Abri meus olhos embaçados e vi sobre mim um vulto humano de identidade indicernível. Fiquei olhando confusa, tentando entender aquilo tudo enquanto sentia o mundo aos poucos fazer sentido. Todo meu corpo pinicava, meu peito doía como se eu tivesse sido pisoteada. Minha pele estava gelada como uma membrana fria e alheia à minha carne, o chão duro pressionava contra minhas costas.

Tentei levantar, e uma mão tocou-me no peito, bloqueando meu movimento.

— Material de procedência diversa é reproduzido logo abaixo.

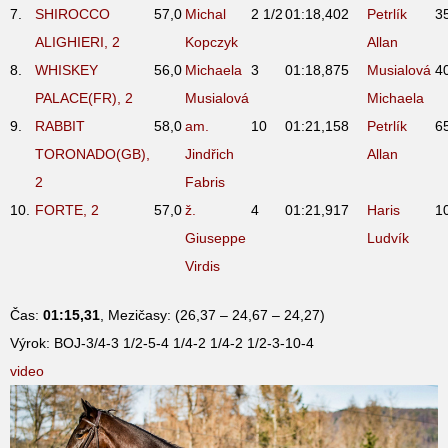
7.
SHIROCCO
57,0
Michal
2 1/2
01:18,40
2
Petrlík
3
ALIGHIERI, 2
Kopczyk
Allan
8.
WHISKEY
56,0
Michaela
3
01:18,87
5
Musialová
4
PALACE(FR), 2
Musialová
Michaela
9.
RABBIT
58,0
am.
10
01:21,15
8
Petrlík
6
TORONADO(GB),
Jindřich
Allan
2
Fabris
10.
FORTE, 2
57,0
ž.
4
01:21,91
7
Haris
1
Giuseppe
Ludvík
Virdis
Čas:
01:15,31
, Mezičasy: (26,37 – 24,67 – 24,27)
Výrok: BOJ-3/4-3 1/2-5-4 1/4-2 1/4-2 1/2-3-10-4
video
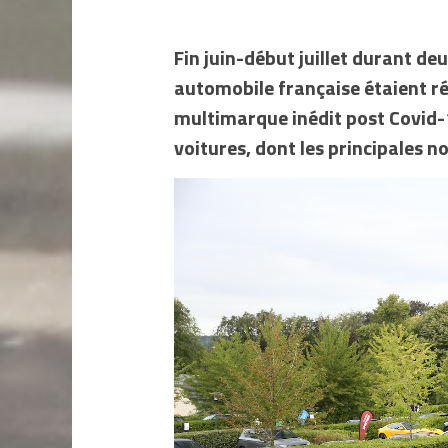
Fin juin-début juillet durant deu
automobile
française étaient ré
multimarque inédit post Covid-
voitures, dont les principales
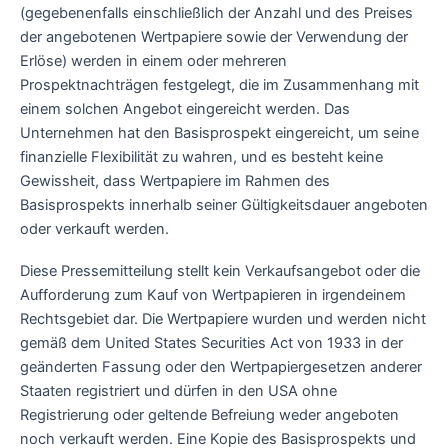
(gegebenenfalls einschließlich der Anzahl und des Preises
der angebotenen Wertpapiere sowie der Verwendung der
Erlöse) werden in einem oder mehreren
Prospektnachträgen festgelegt, die im Zusammenhang mit
einem solchen Angebot eingereicht werden. Das
Unternehmen hat den Basisprospekt eingereicht, um seine
finanzielle Flexibilität zu wahren, und es besteht keine
Gewissheit, dass Wertpapiere im Rahmen des
Basisprospekts innerhalb seiner Gültigkeitsdauer angeboten
oder verkauft werden.
Diese Pressemitteilung stellt kein Verkaufsangebot oder die
Aufforderung zum Kauf von Wertpapieren in irgendeinem
Rechtsgebiet dar. Die Wertpapiere wurden und werden nicht
gemäß dem United States Securities Act von 1933 in der
geänderten Fassung oder den Wertpapiergesetzen anderer
Staaten registriert und dürfen in den USA ohne
Registrierung oder geltende Befreiung weder angeboten
noch verkauft werden. Eine Kopie des Basisprospekts und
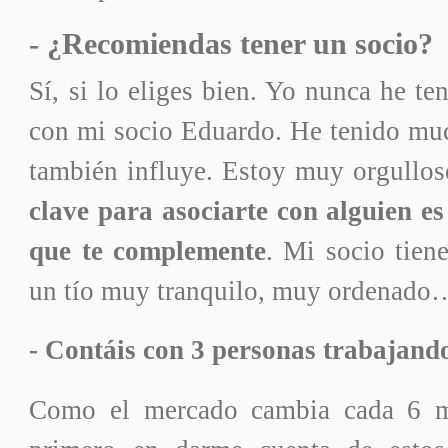
- ¿Recomiendas tener un socio?
Sí, si lo eliges bien. Yo nunca he t
con mi socio Eduardo. He tenido muc
también influye. Estoy muy orgullos
clave para asociarte con alguien es
que te complemente
. Mi socio tiene
un tío muy tranquilo, muy ordenado
- Contáis con 3 personas trabajand
Como el mercado cambia cada 6 me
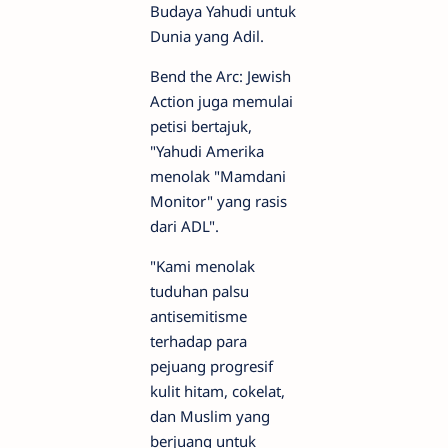
Budaya Yahudi untuk
Dunia yang Adil.
Bend the Arc: Jewish
Action juga memulai
petisi bertajuk,
"Yahudi Amerika
menolak "Mamdani
Monitor" yang rasis
dari ADL".
"Kami menolak
tuduhan palsu
antisemitisme
terhadap para
pejuang progresif
kulit hitam, cokelat,
dan Muslim yang
berjuang untuk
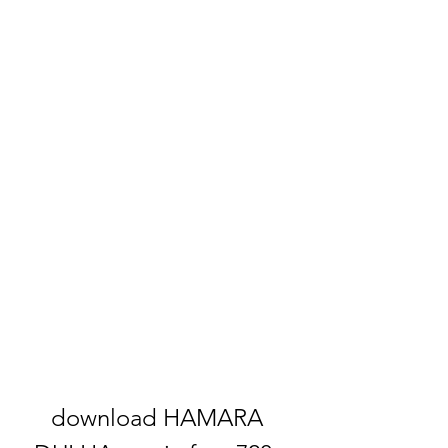
download HAMARA 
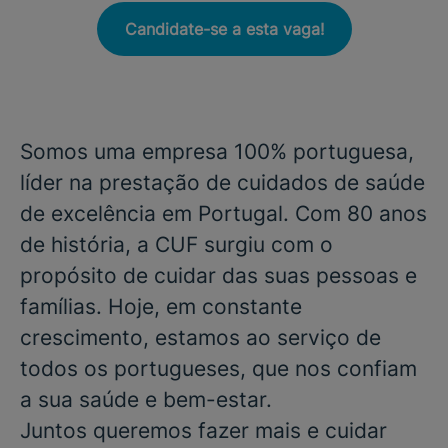
Candidate-se a esta vaga!
Somos uma empresa 100% portuguesa,
líder na prestação de cuidados de saúde
de excelência em Portugal. Com 80 anos
de história, a CUF surgiu com o
propósito de cuidar das suas pessoas e
famílias. Hoje, em constante
crescimento, estamos ao serviço de
todos os portugueses, que nos confiam
a sua saúde e bem-estar.
Juntos queremos fazer mais e cuidar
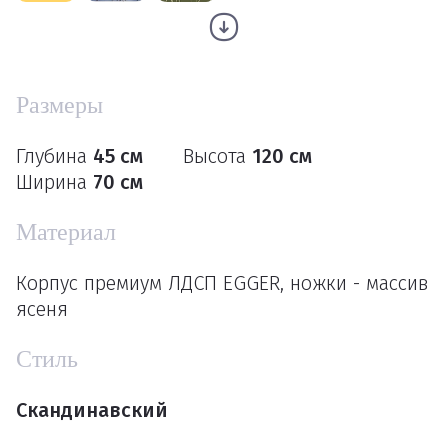
Размеры
Глубина
45 см
Высота
120 см
Ширина
70 см
Материал
Корпус премиум ЛДСП EGGER, ножки - массив
ясеня
Стиль
Скандинавский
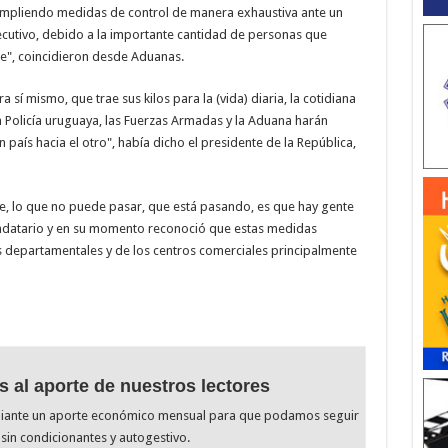
cumpliendo medidas de control de manera exhaustiva ante un
ecutivo, debido a la importante cantidad de personas que
de", coincidieron desde Aduanas.
 sí mismo, que trae sus kilos para la (vida) diaria, la cotidiana
a Policía uruguaya, las Fuerzas Armadas y la Aduana harán
 país hacia el otro", había dicho el presidente de la República,
e, lo que no puede pasar, que está pasando, es que hay gente
datario y en su momento reconoció que estas medidas
departamentales y de los centros comerciales principalmente
s al aporte de nuestros lectores
diante un aporte económico mensual para que podamos seguir
sin condicionantes y autogestivo.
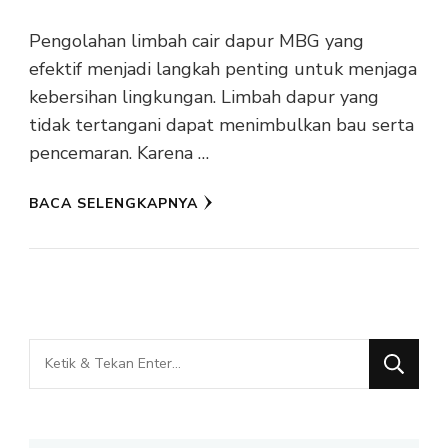
Pengolahan limbah cair dapur MBG yang
efektif menjadi langkah penting untuk menjaga
kebersihan lingkungan. Limbah dapur yang
tidak tertangani dapat menimbulkan bau serta
pencemaran. Karena …
BACA SELENGKAPNYA
Mencari
Sesuatu?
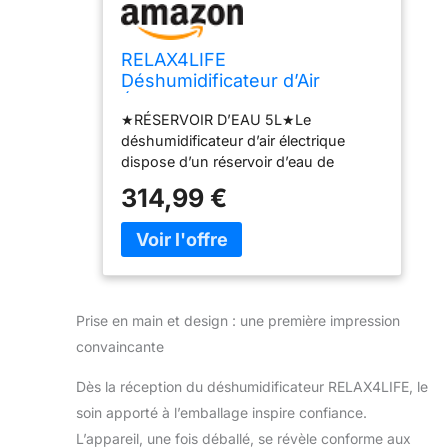
RELAX4LIFE
Déshumidificateur d’Air
Électrique 50L/Jour pour 100
★RÉSERVOIR D’EAU 5L★Le
㎡ Réservoir d'eau 5L,
déshumidificateur d’air électrique
Fonction Sèche Linge
dispose d’un réservoir d’eau de
Ventilation à 2 Vitesses Mode
grande capacité de 5 L et le système
Nuit avec Minuterie(50L- 100
314,99 €
de déshumidification efficace lui
㎡ WiFi)
permet de déshumidifier 50 L par jour.
Le déshumidificateur s’arrête
automatiquement lorsque le réservoir
est plein, empêchant l’eau de
déborder du réservoir et de provoquer
Prise en main et design : une première impression
des accidents. ★SYSTÈME DE
convaincante
CONTRÔLE DOUBLE★Avec la
fonction WIFI, le déshumidificateur
Dès la réception du déshumidificateur RELAX4LIFE, le
électrique peut être contrôlé dans
soin apporté à l’emballage inspire confiance.
n’importe quel coin de la pièce. Le
déshumidificateur est conçu avec un
L’appareil, une fois déballé, se révèle conforme aux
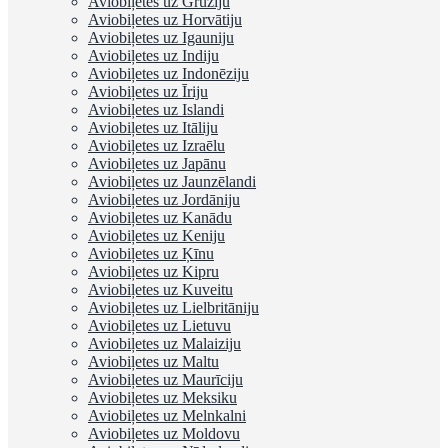
Aviobiļetes uz Gruziju
Aviobiļetes uz Horvātiju
Aviobiļetes uz Igauniju
Aviobiļetes uz Indiju
Aviobiļetes uz Indonēziju
Aviobiļetes uz Īriju
Aviobiļetes uz Islandi
Aviobiļetes uz Itāliju
Aviobiļetes uz Izraēlu
Aviobiļetes uz Japānu
Aviobiļetes uz Jaunzēlandi
Aviobiļetes uz Jordāniju
Aviobiļetes uz Kanādu
Aviobiļetes uz Keniju
Aviobiļetes uz Ķīnu
Aviobiļetes uz Kipru
Aviobiļetes uz Kuveitu
Aviobiļetes uz Lielbritāniju
Aviobiļetes uz Lietuvu
Aviobiļetes uz Malaiziju
Aviobiļetes uz Maltu
Aviobiļetes uz Maurīciju
Aviobiļetes uz Meksiku
Aviobiļetes uz Melnkalni
Aviobiļetes uz Moldovu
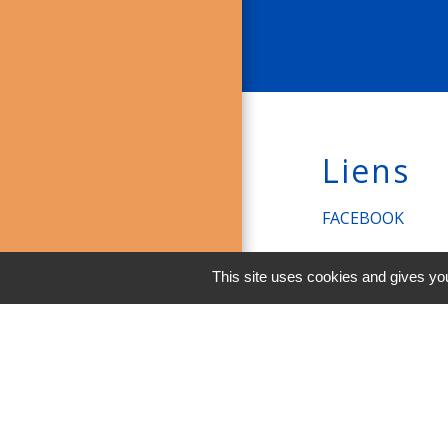
Liens
FACEBOOK
INSTAGRAM
This site uses cookies and gives you
LINKEDIN
Men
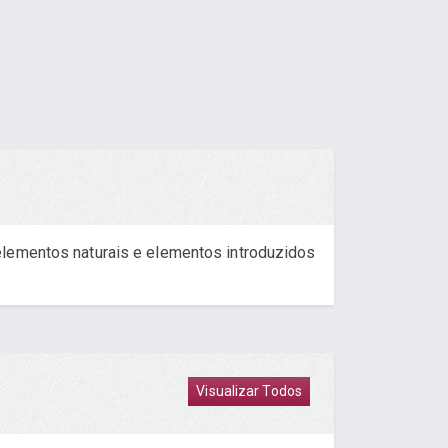
elementos naturais e elementos introduzidos
Visualizar Todos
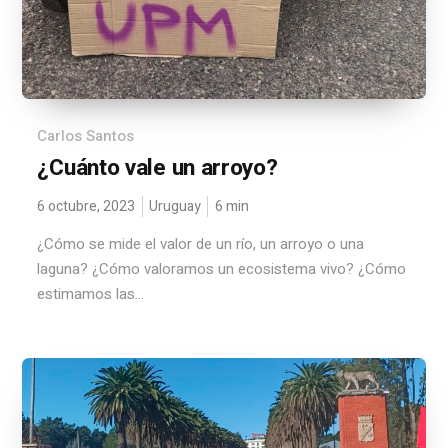
Carlos Santos
¿Cuánto vale un arroyo?
6 octubre, 2023
Uruguay
6
min
¿Cómo se mide el valor de un río, un arroyo o una
laguna? ¿Cómo valoramos un ecosistema vivo? ¿Cómo
estimamos las...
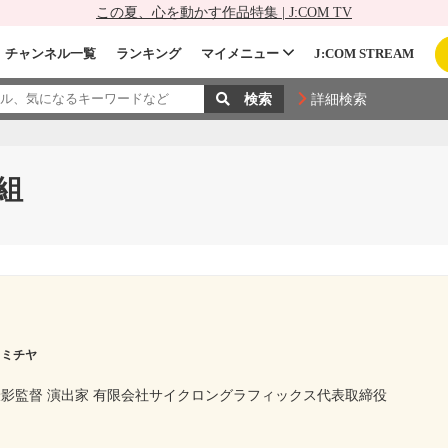
この夏、心を動かす作品特集 | J:COM TV
チャンネル一覧
ランキング
マイメニュー
J:COM STREAM
詳細検索
組
 ミチヤ
撮影監督 演出家 有限会社サイクロングラフィックス代表取締役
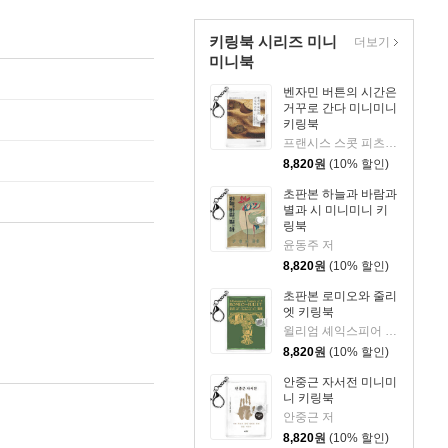
키링북 시리즈 미니
더보기
미니북
벤자민 버튼의 시간은
거꾸로 간다 미니미니
키링북
프랜시스 스콧 피츠제럴드 저/허윤정 역
8,820
원
(10% 할인)
초판본 하늘과 바람과
별과 시 미니미니 키
링북
윤동주 저
8,820
원
(10% 할인)
초판본 로미오와 줄리
엣 키링북
윌리엄 셰익스피어 저/한우리 역
8,820
원
(10% 할인)
안중근 자서전 미니미
니 키링북
안중근 저
8,820
원
(10% 할인)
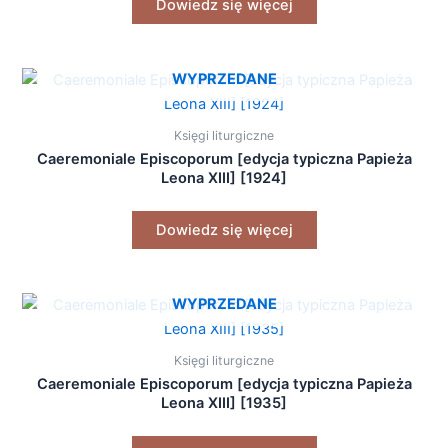
Dowiedz się więcej
WYPRZEDANE
Księgi liturgiczne
Caeremoniale Episcoporum [edycja typiczna Papieża
Leona XIII] [1924]
Dowiedz się więcej
WYPRZEDANE
Księgi liturgiczne
Caeremoniale Episcoporum [edycja typiczna Papieża
Leona XIII] [1935]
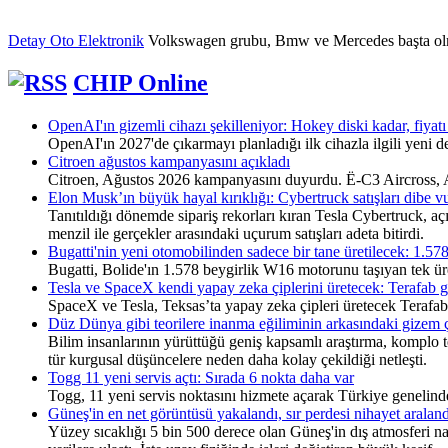
Detay Oto Elektronik
Volkswagen grubu, Bmw ve Mercedes başta olmak ü
CHIP Online
OpenAI'ın gizemli cihazı şekilleniyor: Hokey diski kadar, fiyatı
OpenAI'ın 2027'de çıkarmayı planladığı ilk cihazla ilgili yeni det
Citroen ağustos kampanyasını açıkladı
Citroen, Ağustos 2026 kampanyasını duyurdu. Ë-C3 Aircross, Ami
Elon Musk’ın büyük hayal kırıklığı: Cybertruck satışları dibe v
Tanıtıldığı dönemde sipariş rekorları kıran Tesla Cybertruck, aç
menzil ile gerçekler arasındaki uçurum satışları adeta bitirdi.
Bugatti'nin yeni otomobilinden sadece bir tane üretilecek: 1.578
Bugatti, Bolide'ın 1.578 beygirlik W16 motorunu taşıyan tek üreti
Tesla ve SpaceX kendi yapay zeka çiplerini üretecek: Terafab g
SpaceX ve Tesla, Teksas’ta yapay zeka çipleri üretecek Terafab t
Düz Dünya gibi teorilere inanma eğiliminin arkasındaki gizem
Bilim insanlarının yürüttüğü geniş kapsamlı araştırma, komplo te
tür kurgusal düşüncelere neden daha kolay çekildiği netleşti.
Togg 11 yeni servis açtı: Sırada 6 nokta daha var
Togg, 11 yeni servis noktasını hizmete açarak Türkiye genelinde
Güneş'in en net görüntüsü yakalandı, sır perdesi nihayet araland
Yüzey sıcaklığı 5 bin 500 derece olan Güneş'in dış atmosferi na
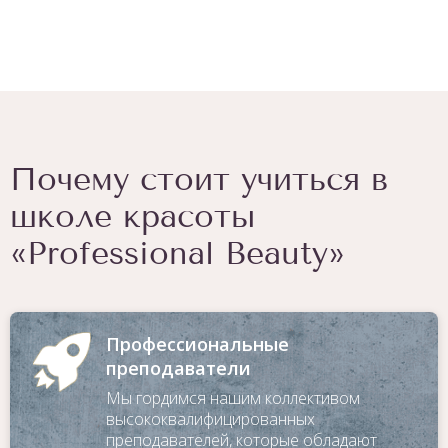
Почему стоит учиться в
школе красоты
«Professional Beauty»
Для заказа обратного звонка
оставьте телефон
Профессиональные
преподаватели
Мы гордимся нашим коллективом
высококвалифицированных
преподавателей, которые обладают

–Fique deitada! - disse a voz feminina.

Ainda atordoada, reprimi a mão da mulher, sentei-me com a mão na cabeça dolorida e fiquei encarando o chão sob minhas pernas cruzadas, tremendo violentamente de frio.

Tentei falar, mas bastou um movimento de glote que, ao invés de palavras, um jato abrupto de vômito diluído voou de minha boca como se tivesse vida própria, inundando o chão à minha frente. Por dois bons minutos, exortei de de mim o Rio Wolghmore, e durante todo o processo asfixiante, senti a mão da mulher em minha testa e em meus cabelos. Sua presença ali fazia me sentir viva, e, o que era estranho, amada.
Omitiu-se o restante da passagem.